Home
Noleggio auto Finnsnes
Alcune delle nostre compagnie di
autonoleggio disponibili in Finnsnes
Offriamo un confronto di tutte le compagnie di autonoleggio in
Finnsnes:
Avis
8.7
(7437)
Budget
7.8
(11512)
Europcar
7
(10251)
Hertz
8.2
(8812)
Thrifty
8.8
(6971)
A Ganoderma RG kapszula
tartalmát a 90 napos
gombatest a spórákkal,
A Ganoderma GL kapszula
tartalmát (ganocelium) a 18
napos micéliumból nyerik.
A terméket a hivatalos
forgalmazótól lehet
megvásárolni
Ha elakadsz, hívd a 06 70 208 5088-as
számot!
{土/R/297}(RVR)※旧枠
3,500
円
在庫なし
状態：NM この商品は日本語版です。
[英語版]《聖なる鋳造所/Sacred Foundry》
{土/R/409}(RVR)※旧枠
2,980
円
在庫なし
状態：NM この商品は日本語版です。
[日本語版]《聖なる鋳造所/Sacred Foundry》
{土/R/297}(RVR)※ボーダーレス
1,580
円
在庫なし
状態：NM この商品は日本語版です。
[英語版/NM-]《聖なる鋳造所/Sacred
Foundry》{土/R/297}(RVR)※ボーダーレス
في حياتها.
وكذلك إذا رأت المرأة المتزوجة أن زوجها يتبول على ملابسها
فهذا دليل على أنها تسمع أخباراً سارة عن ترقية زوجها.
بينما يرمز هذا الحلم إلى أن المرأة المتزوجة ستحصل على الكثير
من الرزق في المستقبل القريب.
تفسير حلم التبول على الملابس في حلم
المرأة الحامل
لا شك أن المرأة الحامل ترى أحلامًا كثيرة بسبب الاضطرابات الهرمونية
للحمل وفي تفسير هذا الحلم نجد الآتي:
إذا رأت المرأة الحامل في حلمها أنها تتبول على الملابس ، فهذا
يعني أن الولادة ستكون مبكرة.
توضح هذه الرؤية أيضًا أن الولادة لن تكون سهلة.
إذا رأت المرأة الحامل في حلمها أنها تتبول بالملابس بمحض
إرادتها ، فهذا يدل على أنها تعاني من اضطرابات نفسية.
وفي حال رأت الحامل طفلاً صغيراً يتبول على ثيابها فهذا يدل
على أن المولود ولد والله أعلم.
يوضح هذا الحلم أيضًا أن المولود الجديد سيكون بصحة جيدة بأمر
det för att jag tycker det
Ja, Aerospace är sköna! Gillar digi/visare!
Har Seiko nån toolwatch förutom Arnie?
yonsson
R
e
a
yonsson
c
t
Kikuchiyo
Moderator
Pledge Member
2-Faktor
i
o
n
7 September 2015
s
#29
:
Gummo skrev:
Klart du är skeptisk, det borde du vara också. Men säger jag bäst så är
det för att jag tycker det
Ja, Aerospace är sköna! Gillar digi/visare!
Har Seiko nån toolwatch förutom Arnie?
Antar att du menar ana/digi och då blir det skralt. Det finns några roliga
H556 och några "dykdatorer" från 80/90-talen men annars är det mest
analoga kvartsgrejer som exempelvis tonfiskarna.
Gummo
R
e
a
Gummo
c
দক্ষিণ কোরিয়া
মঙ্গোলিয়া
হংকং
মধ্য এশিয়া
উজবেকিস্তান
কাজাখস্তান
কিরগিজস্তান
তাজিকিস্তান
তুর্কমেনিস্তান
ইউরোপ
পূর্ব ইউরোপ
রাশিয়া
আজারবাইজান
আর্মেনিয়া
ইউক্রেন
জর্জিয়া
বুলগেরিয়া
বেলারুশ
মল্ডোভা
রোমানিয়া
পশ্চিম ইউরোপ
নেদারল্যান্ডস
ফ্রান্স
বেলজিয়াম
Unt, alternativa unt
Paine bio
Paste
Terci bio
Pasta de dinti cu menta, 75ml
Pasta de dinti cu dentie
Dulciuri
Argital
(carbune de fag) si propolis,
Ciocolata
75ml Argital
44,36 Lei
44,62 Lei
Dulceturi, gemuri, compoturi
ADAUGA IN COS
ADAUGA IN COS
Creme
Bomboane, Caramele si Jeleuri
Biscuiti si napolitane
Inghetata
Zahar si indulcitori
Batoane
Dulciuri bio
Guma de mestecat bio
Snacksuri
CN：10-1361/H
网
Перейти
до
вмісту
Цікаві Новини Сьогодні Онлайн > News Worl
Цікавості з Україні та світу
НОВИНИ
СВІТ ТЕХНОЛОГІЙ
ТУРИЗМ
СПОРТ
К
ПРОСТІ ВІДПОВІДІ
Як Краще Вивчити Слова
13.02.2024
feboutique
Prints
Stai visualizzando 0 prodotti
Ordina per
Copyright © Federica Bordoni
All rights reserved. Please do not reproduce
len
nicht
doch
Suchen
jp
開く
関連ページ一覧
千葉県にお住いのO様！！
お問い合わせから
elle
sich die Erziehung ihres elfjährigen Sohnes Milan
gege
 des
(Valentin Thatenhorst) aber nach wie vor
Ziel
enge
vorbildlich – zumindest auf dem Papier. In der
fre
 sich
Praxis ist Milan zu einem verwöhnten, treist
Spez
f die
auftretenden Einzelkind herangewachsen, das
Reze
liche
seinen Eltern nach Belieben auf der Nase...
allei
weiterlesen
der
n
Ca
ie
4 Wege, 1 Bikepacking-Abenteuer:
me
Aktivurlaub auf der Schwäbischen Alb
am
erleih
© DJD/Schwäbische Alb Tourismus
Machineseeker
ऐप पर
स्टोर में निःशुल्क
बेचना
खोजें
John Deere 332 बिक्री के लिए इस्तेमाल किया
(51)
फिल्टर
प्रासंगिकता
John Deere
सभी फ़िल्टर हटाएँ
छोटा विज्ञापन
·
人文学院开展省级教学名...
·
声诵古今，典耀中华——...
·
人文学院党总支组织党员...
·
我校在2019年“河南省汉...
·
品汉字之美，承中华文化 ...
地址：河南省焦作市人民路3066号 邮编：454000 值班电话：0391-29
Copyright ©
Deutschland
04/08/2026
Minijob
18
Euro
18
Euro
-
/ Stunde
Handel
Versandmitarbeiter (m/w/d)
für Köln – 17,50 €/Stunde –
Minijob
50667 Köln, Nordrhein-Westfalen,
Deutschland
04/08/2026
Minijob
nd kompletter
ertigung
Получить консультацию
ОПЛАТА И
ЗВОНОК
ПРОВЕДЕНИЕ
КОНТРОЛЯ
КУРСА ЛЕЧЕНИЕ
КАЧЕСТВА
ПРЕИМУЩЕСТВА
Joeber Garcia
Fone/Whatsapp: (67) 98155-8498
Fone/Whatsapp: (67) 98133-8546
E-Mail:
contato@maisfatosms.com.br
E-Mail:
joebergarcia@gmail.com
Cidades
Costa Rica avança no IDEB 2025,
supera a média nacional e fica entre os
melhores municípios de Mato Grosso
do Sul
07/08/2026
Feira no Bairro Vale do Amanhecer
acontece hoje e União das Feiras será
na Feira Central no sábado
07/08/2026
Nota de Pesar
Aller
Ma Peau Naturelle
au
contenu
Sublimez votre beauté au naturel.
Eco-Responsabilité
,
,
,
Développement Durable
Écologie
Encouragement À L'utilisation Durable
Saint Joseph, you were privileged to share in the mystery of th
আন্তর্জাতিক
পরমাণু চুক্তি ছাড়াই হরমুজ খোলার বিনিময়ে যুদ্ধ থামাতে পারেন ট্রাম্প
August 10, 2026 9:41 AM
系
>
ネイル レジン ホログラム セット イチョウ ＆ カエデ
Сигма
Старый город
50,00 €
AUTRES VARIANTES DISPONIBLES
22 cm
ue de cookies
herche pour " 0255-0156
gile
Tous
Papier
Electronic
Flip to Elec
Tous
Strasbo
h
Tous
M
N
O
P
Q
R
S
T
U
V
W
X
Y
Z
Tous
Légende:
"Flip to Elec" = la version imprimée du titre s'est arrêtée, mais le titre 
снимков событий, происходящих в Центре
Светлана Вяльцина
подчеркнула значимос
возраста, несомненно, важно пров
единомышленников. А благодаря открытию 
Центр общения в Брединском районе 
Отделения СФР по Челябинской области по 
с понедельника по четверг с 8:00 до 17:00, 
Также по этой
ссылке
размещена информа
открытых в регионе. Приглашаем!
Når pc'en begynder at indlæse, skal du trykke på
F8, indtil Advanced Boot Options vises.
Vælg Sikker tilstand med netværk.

========================================

• **The problem**: Looking at the records, report the number of lines that hold the string "Copyright", with no other text.

• **Result**: 2